Was die neue CD betrifft, so wird diese auch einige Lehrstücke im Brecht'schen Sinne enthalten, wie mit traditionellem Musikgut verantwortungsvoll umgegangen werden sollte. Wir unterhalten uns hier natürlich nicht über satirische Persiflagen, die durchaus eine künstlerische Berechtigung haben, sondern über musikalische Bomberpiloten, die sich nicht davor scheuen, volkskundlich interessante, überlieferte Texte zu einem Einheitsbrei der Verblödung zu zerschneddern. Ich spreche von den selbst gekürten „Herren der Fliegen“, die seit geraumer Zeit wieder den Äther verschmutzen. Doch genug des leidigen Themas. Wünschen wir lieber den indirekt Angesprochenen eine medienträchtige Fahrt auf Niels' Mini-Eisenbahn in Steinbach.

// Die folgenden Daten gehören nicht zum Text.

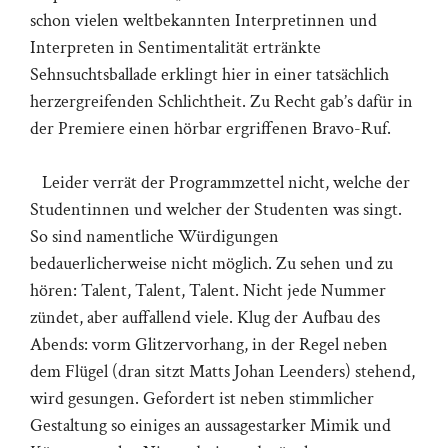
schon vielen weltbekannten Interpretinnen und
Interpreten in Sentimentalität ertränkte
Sehnsuchtsballade erklingt hier in einer tatsächlich
herzergreifenden Schlichtheit. Zu Recht gab’s dafür in
der Premiere einen hörbar ergriffenen Bravo-Ruf.
Leider verrät der Programmzettel nicht, welche der
Studentinnen und welcher der Studenten was singt.
So sind namentliche Würdigungen
bedauerlicherweise nicht möglich. Zu sehen und zu
hören: Talent, Talent, Talent. Nicht jede Nummer
zündet, aber auffallend viele. Klug der Aufbau des
Abends: vorm Glitzervorhang, in der Regel neben
dem Flügel (dran sitzt Matts Johan Leenders) stehend,
wird gesungen. Gefordert ist neben stimmlicher
Gestaltung so einiges an aussagestarker Mimik und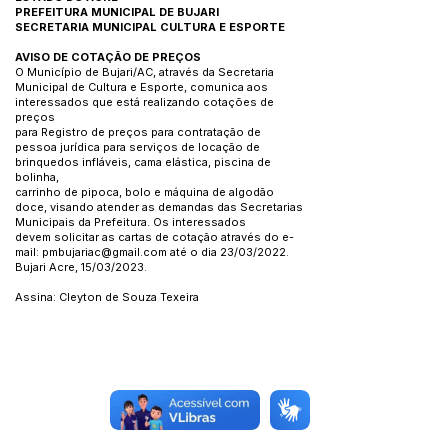
PREFEITURA MUNICIPAL DE BUJARI
SECRETARIA MUNICIPAL CULTURA E ESPORTE
AVISO DE COTAÇÃO DE PREÇOS
O Município de Bujari/AC, através da Secretaria
Municipal de Cultura e Esporte, comunica aos
interessados que está realizando cotações de
preços
para Registro de preços para contratação de
pessoa jurídica para serviços de locação de
brinquedos infláveis, cama elástica, piscina de
bolinha,
carrinho de pipoca, bolo e máquina de algodão
doce, visando atender as demandas das Secretarias
Municipais da Prefeitura. Os interessados
devem solicitar as cartas de cotação através do e-
mail:
pmbujariac@gmail.com
até o dia 23/03/2022.
Bujari Acre, 15/03/2023.
Assina: Cleyton de Souza Texeira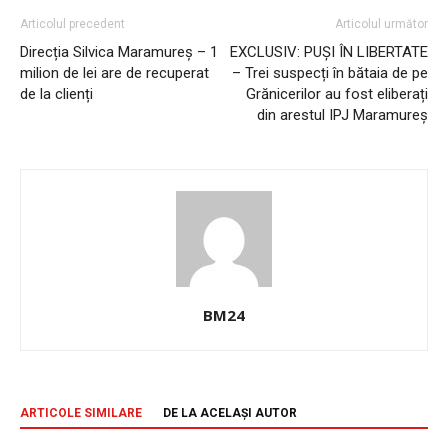
Articolul precedent
Articolul următor
Direcția Silvica Maramureș – 1
EXCLUSIV: PUȘI ÎN LIBERTATE
milion de lei are de recuperat
– Trei suspecți în bătaia de pe
de la clienți
Grănicerilor au fost eliberați
din arestul IPJ Maramureș
BM24
ARTICOLE SIMILARE
DE LA ACELAȘI AUTOR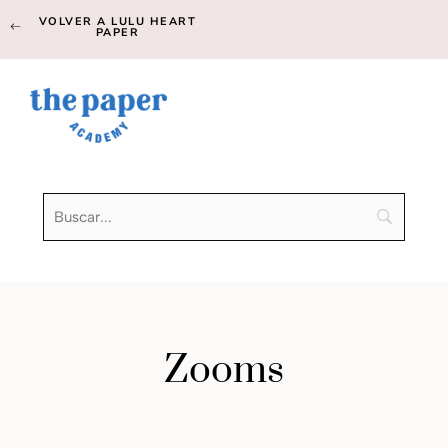
VOLVER A LULU HEART
PAPER
Zooms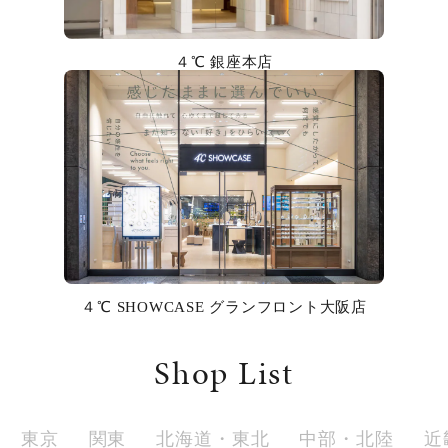
カラー
４℃ 銀座本店
誕生石
モチーフ
石の色
ファッションテイスト
着用シーン
４℃ SHOWCASE グランフロント大阪店
コレクション
Shop List
レディース
～
リングサイズ
東京
関東
北海道・東北
中部・北陸
近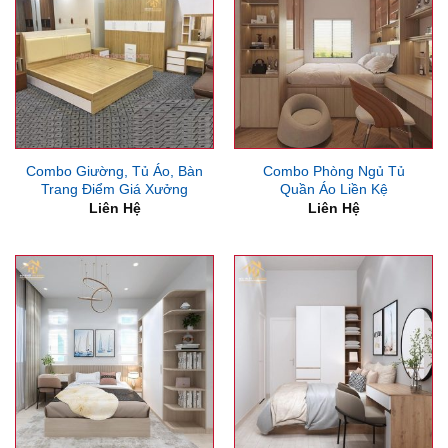
Combo Giường, Tủ Áo, Bàn
Combo Phòng Ngủ Tủ
Trang Điểm Giá Xưởng
Quần Áo Liền Kệ
Liên Hệ
Liên Hệ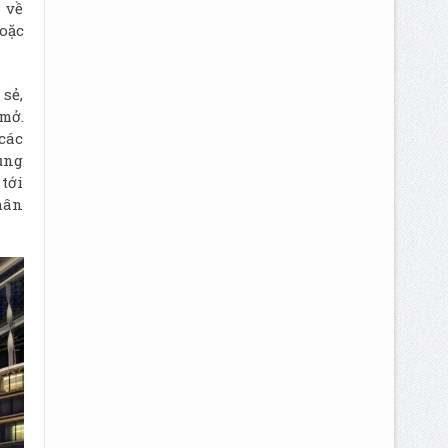
 về
oặc
sẻ,
mở.
 các
ụng
tới
hân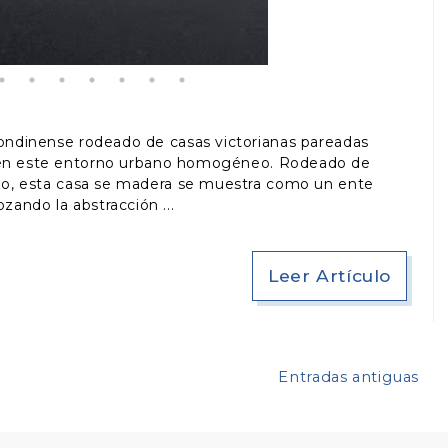
 londinense rodeado de casas victorianas pareadas
e en este entorno urbano homogéneo. Rodeado de
cizo, esta casa se madera se muestra como un ente
ozando la abstracción
Leer Artículo
Entradas antiguas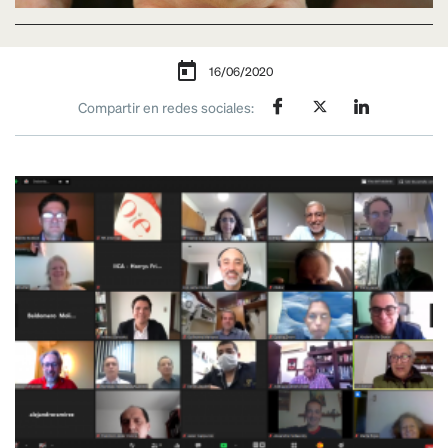
16/06/2020
Compartir en redes sociales: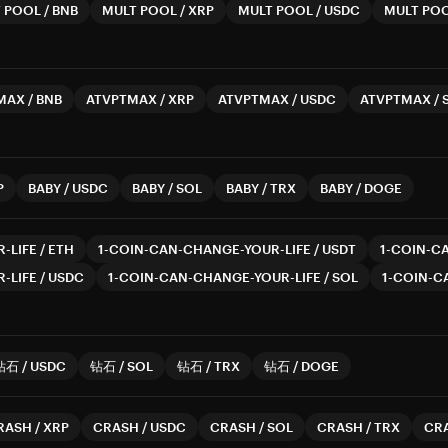
 POOL
/
BNB
MULT POOL
/
XRP
MULT POOL
/
USDC
MULT PO
MAX
/
BNB
ATVPTMAX
/
XRP
ATVPTMAX
/
USDC
ATVPTMAX
/
P
BABY
/
USDC
BABY
/
SOL
BABY
/
TRX
BABY
/
DOGE
-LIFE
/
ETH
1-COIN-CAN-CHANGE-YOUR-LIFE
/
USDT
1-COIN-C
-LIFE
/
USDC
1-COIN-CAN-CHANGE-YOUR-LIFE
/
SOL
1-COIN-C
钻石
/
USDC
钻石
/
SOL
钻石
/
TRX
钻石
/
DOGE
RASH
/
XRP
CRASH
/
USDC
CRASH
/
SOL
CRASH
/
TRX
CR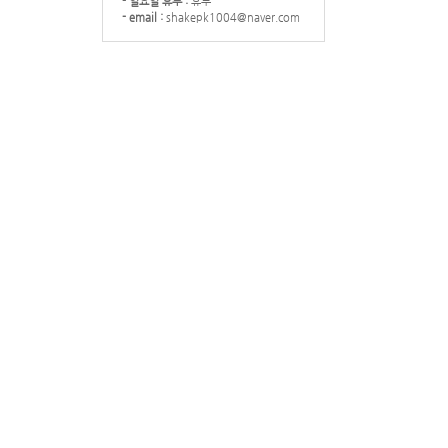
- 일요일 휴무 :
휴무
- email :
shakepk1004@naver.com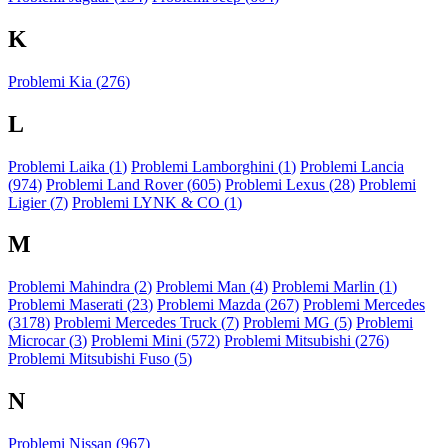
K
Problemi Kia (
276
)
L
Problemi Laika (
1
)
Problemi Lamborghini (
1
)
Problemi Lancia
(
974
)
Problemi Land Rover (
605
)
Problemi Lexus (
28
)
Problemi
Ligier (
7
)
Problemi LYNK & CO (
1
)
M
Problemi Mahindra (
2
)
Problemi Man (
4
)
Problemi Marlin (
1
)
Problemi Maserati (
23
)
Problemi Mazda (
267
)
Problemi Mercedes
(
3178
)
Problemi Mercedes Truck (
7
)
Problemi MG (
5
)
Problemi
Microcar (
3
)
Problemi Mini (
572
)
Problemi Mitsubishi (
276
)
Problemi Mitsubishi Fuso (
5
)
N
Problemi Nissan (
967
)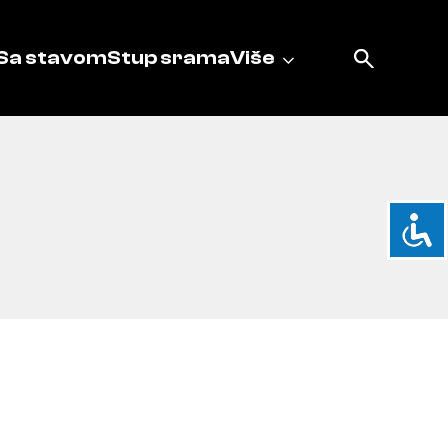
Sa stavom
Stup srama
Više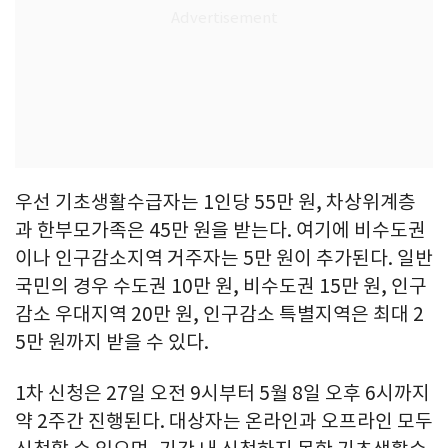
우선 기초생활수급자는 1인당 55만 원, 차상위계층
과 한부모가족은 45만 원을 받는다. 여기에 비수도권
이나 인구감소지역 거주자는 5만 원이 추가된다. 일반
국민의 경우 수도권 10만 원, 비수도권 15만 원, 인구
감소 우대지역 20만 원, 인구감소 특별지역은 최대 2
5만 원까지 받을 수 있다.
1차 신청은 27일 오전 9시부터 5월 8일 오후 6시까지
약 2주간 진행된다. 대상자는 온라인과 오프라인 모두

Eine kleine Meldung noch zum Schluss, die dem einen zur Freude, dem anderen zum Horror gereichen wird. Hiermit möchte ich meinen schon lange geplanten, wegen widriger Umstände immer wieder verzögerten Umzug aus dem Urstromtal Berlin ankündigen. Aus taktischen Gründen habe ich Chemnitz zu meinem neuen Lebenszentrum erkoren. Damit werde ich meinen erzgebirgischen Lebens- und LeidensgenossInnen entscheidend näher auf die Pelle rücken können. Ich bin der festen Überzeugung, dass diese wichtige Entscheidung meinen Lebensmut entscheidend aufleben lassen wird. Ob natürlich die Chemnitzer Bettelvögte des im Sterben begriffenen Sozialstaates genauso erbaut über meinen Zuzug sein werden, darüber getraue ich mir an dieser Stelle keine Vermutungen abzugeben.

 

Wir wünschen allen unseren Krippelkiefernfreunden ein gesegnetes Osterfest und freuen uns schon mächtig auf die nächsten Konzerte im Gebirg.

 

Urbi et Orbi, Corpus et Gorbi.

 

Glückauf

 

Sterni und de Kriki-Bande

 



[1]          Das Ermittlungsverfahren wegen Verdachts der Untreue gegen Helmu Kohl wurde bekanntlich 2001 wegen geringer Schuld und der Zahlung einer Geldbuße von 300 000 DM durch den Angeklagten, natürlich absetzbar von der Steuer, aus politischen Gründen eingestellt.